== TASK REQUIREMENTS ==
All of the lines below need to be copied exactly, apart from the pictures.

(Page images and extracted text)
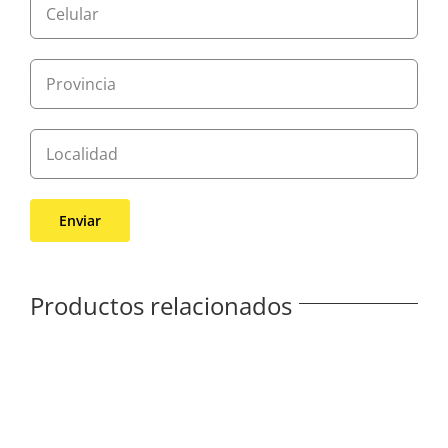
Productos relacionados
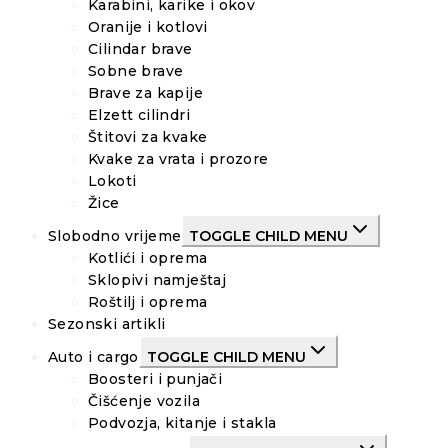
Karabini, karike i okov
Oranije i kotlovi
Cilindar brave
Sobne brave
Brave za kapije
Elzett cilindri
Štitovi za kvake
Kvake za vrata i prozore
Lokoti
Žice
Slobodno vrijeme
TOGGLE CHILD MENU
Kotlići i oprema
Sklopivi namještaj
Roštilj i oprema
Sezonski artikli
Auto i cargo
TOGGLE CHILD MENU
Boosteri i punjači
Čišćenje vozila
Podvozja, kitanje i stakla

== SOLUTION BELOW ==
Productos relacionados
Karabini, karike i okov
Oranije i kotlovi
Cilindar brave
Sobne brave
Brave za kapije
Elzett cilindri
Štitovi za kvake
Kvake za vrata i prozore
Lokoti
Žice
Slobodno vrijeme
TOGGLE CHILD MENU
Kotlići i oprema
Sklopivi namještaj
Roštilj i oprema
Sezonski artikli
Auto i cargo
TOGGLE CHILD MENU
Boosteri i punjači
Čišćenje vozila
Podvozja, kitanje i stakla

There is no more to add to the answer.